Here’s the recipe I cobbled together, mostly following Cooked, but simplified a little and with extra gin all through:
Dissolve 460 g of caster sugar and 1 tbs of glucose syrup in 170 mL water and 15 mL of gin. Bring to the boil and simmer, without stirring, until the syrup reaches 127°C.
Meanwhile, sprinkle 2 tbs of gelatine powder over 170 mL cold water and 15 mL gin. Heat in the microwave for 30–45 seconds on High (100%), or until the gelatine has dissolved and the liquid is clear.
When the sugar syrup reaches 115°C, whisk three egg whites until frothy. Add 55 g sugar and whisk until thick and glossy.

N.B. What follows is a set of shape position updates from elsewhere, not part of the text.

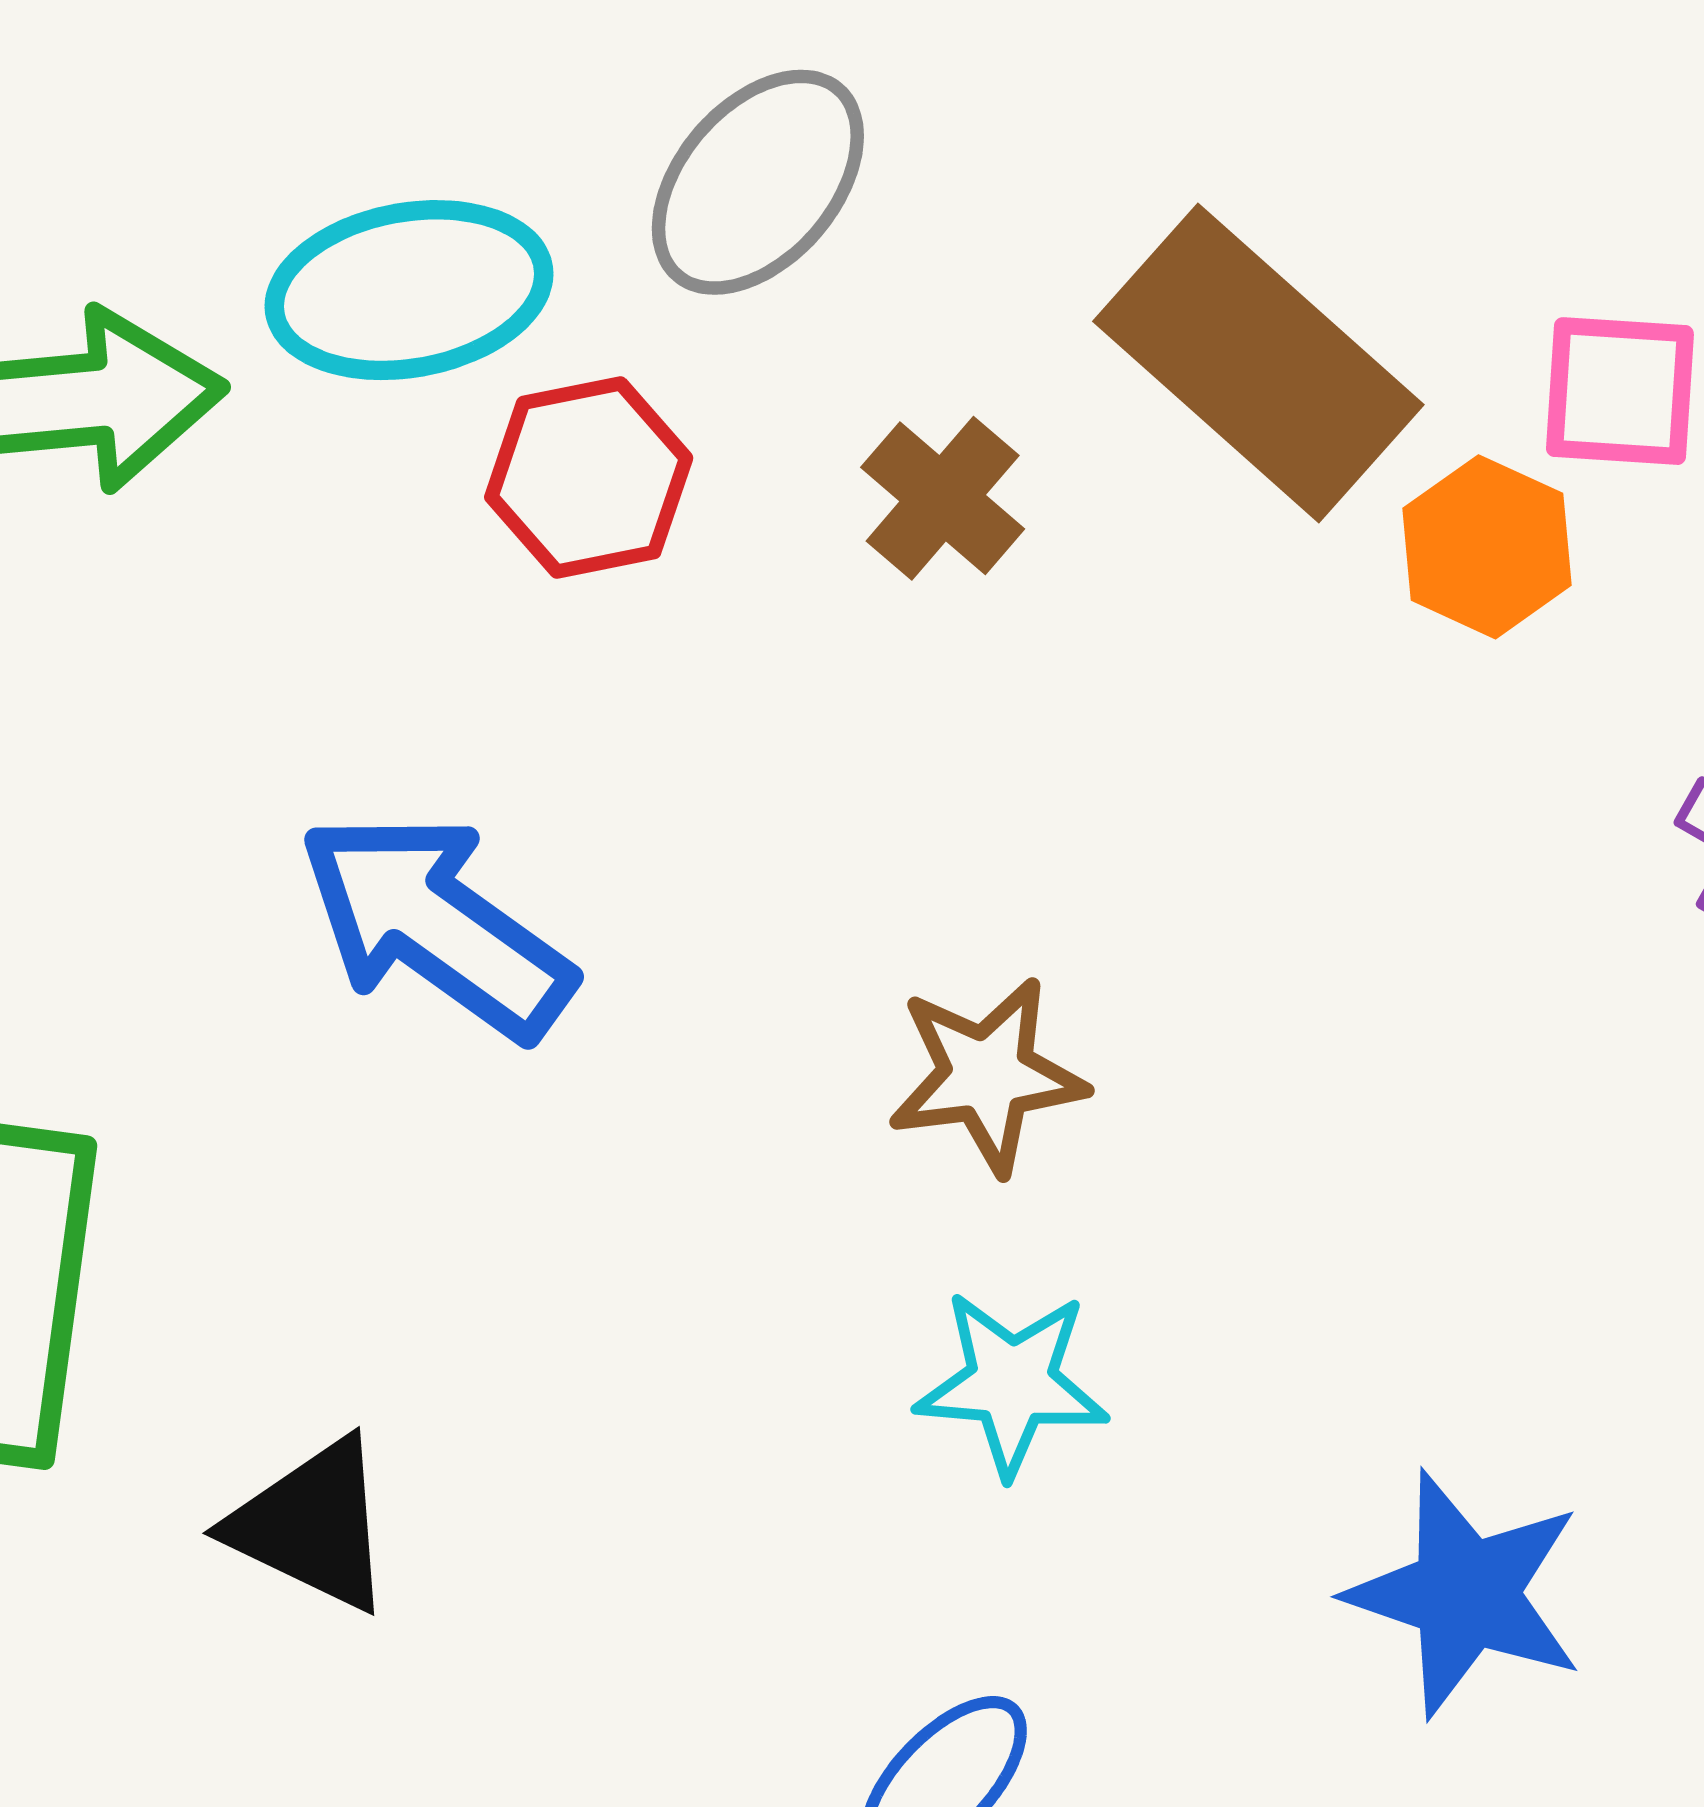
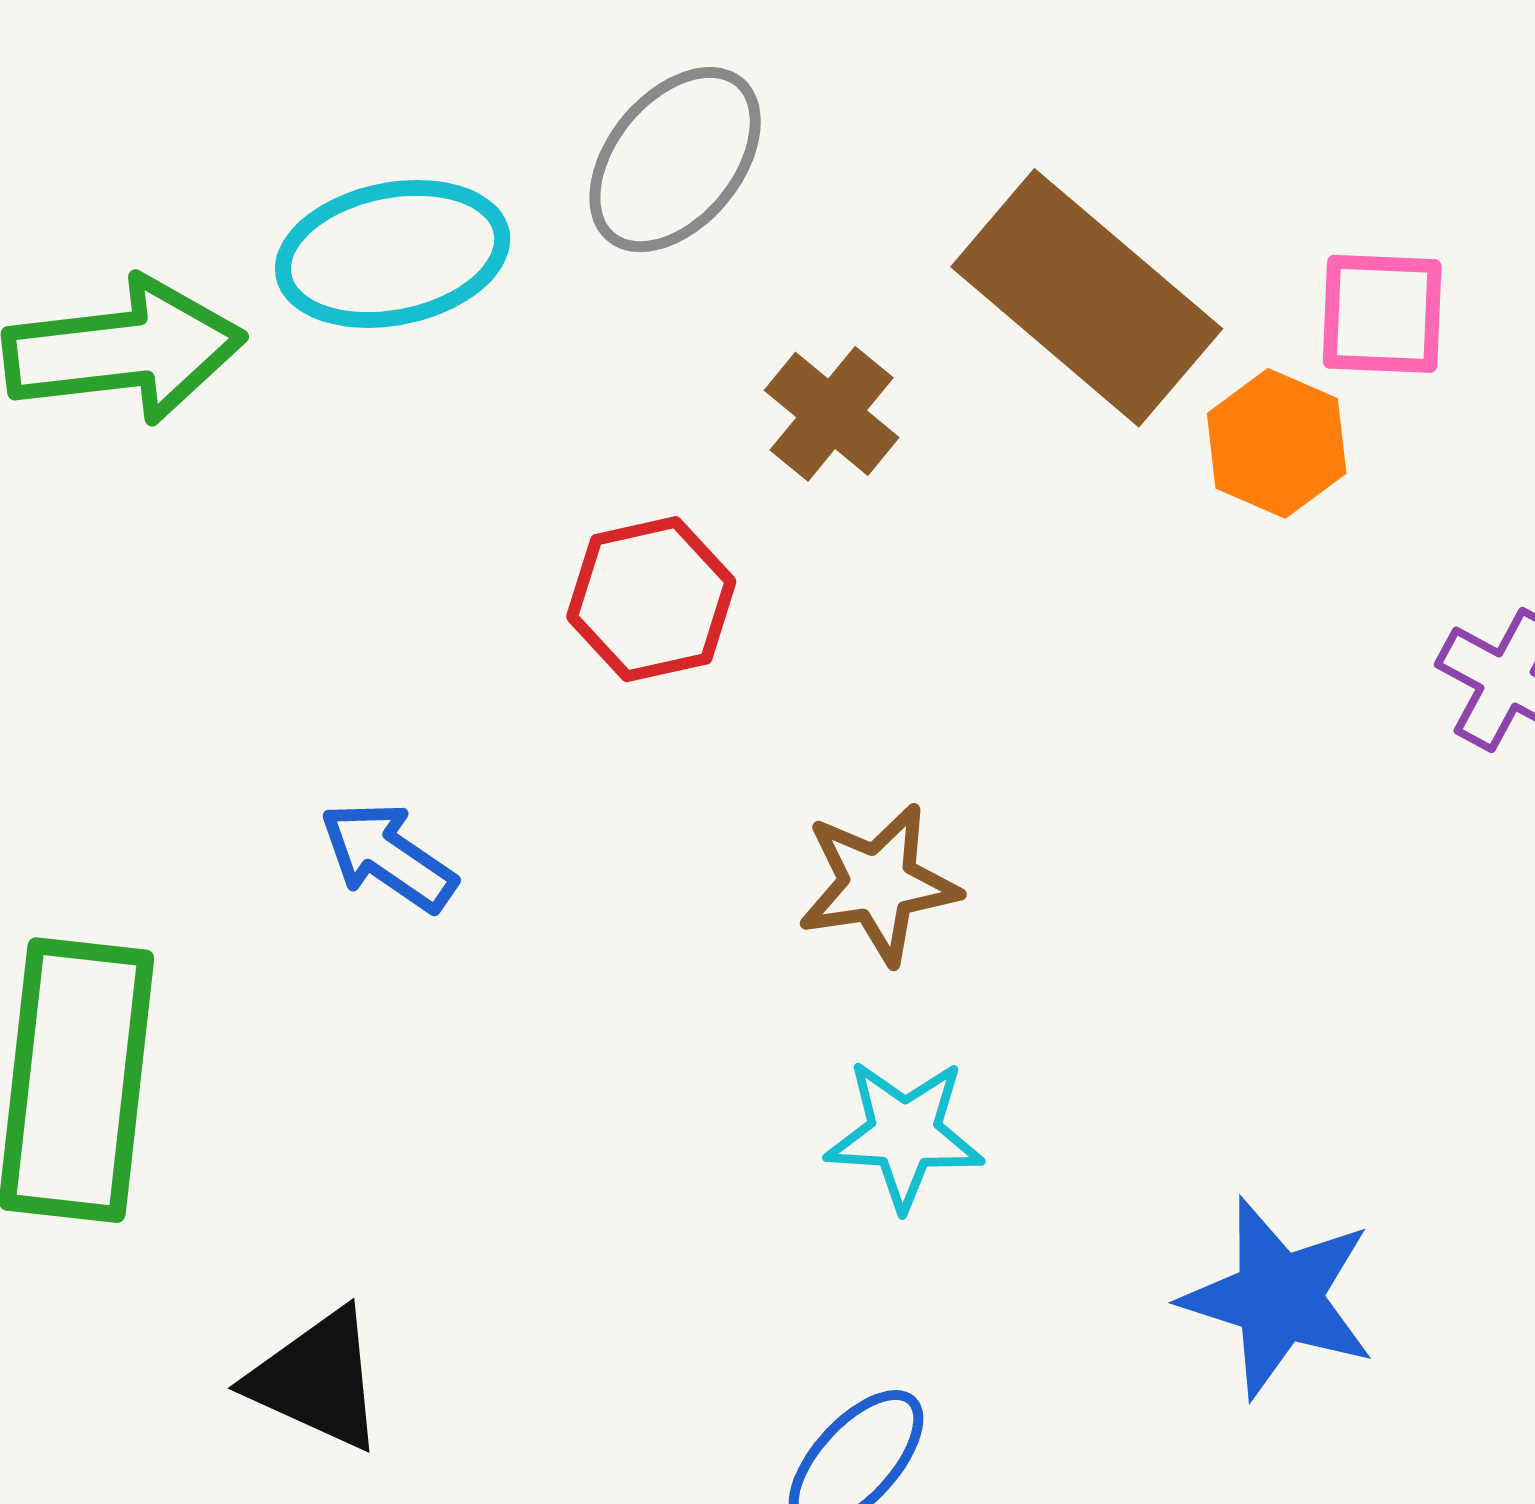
red hexagon: (589, 478) -> (651, 599), moved
blue arrow: (436, 925) -> (388, 856), moved, size x0.6
black triangle: (312, 1525) -> (317, 1380), moved

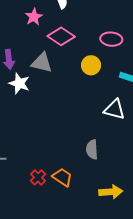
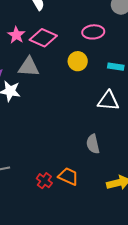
pink star: (34, 17) -> (16, 35), moved

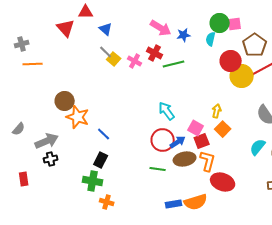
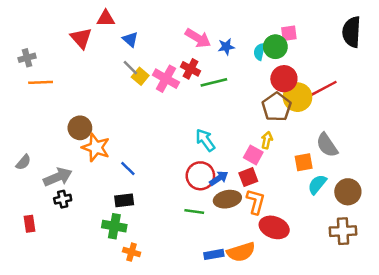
green circle: (220, 23) -> (275, 47), moved
brown pentagon: (255, 45) -> (277, 107), moved
pink cross: (135, 61) -> (166, 79), size x1.5
pink square: (196, 128) -> (253, 155), moved
orange square: (223, 129) -> (304, 162), moved, turned 35
black rectangle: (101, 160) -> (124, 200), turned 56

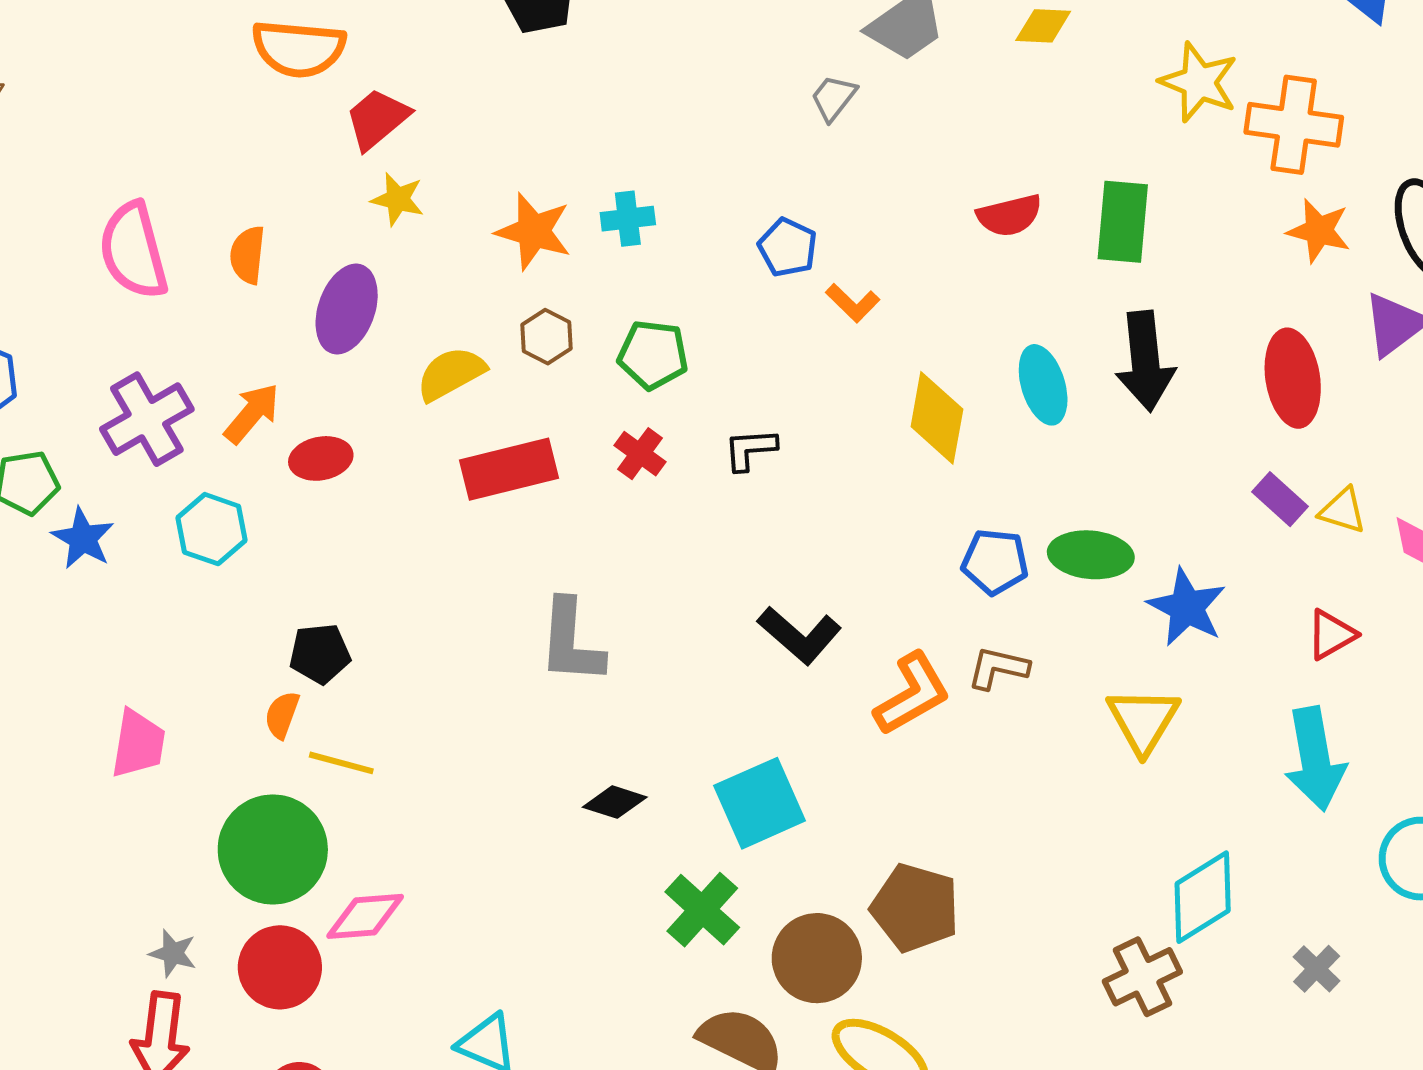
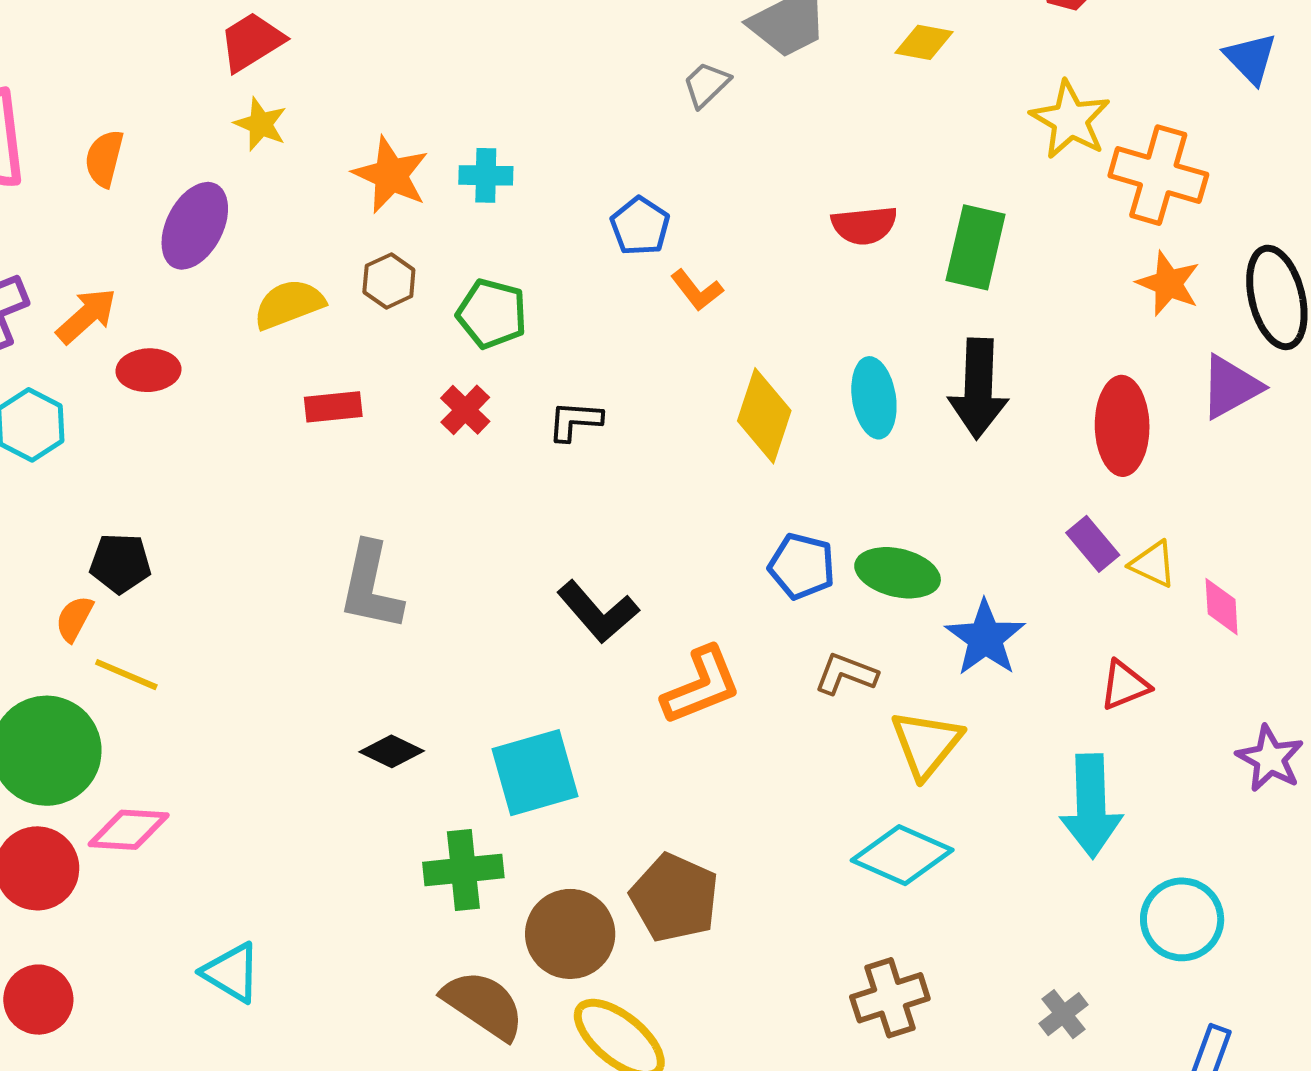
red rectangle: (509, 469) -> (333, 407), size x0.6
brown L-shape: (998, 668) -> (846, 674), moved
cyan diamond: (1203, 897) -> (902, 855), moved, turned 48
green cross: (702, 910) -> (463, 870), turned 34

When the sugar syrup reaches 127°C, turn off the heat. When the bubbles subside, add the dissolved gelatine.
Slowly pour the hot syrup mixture into the egg whites while beating. Continue beating for a small eternity, until the mixture is very thick and holds its shape.
Add a shot of gin and teaspoon of lemon zest, and whisk some more.
Scrape the mixture into a tin and give it a few hours to set.
Pynchon In Public Day is not so far away (May 8)–perhaps you can whip up a batch of your own to celebrate. Or go one step further and try your hand at Mrs Quoad’s “Mayonnaise Marmalade Suprises.” Do let me know how they are.
2 responses to “Gin Marshmallows”
I’m not a big fan of gin, but those do look good.
Thanks for giving the podcast props. As I find neither marshmallows nor gin terribly appealing, I’ll stick with the Meggazone…”like getting hit in the head with a Swiss Alp.”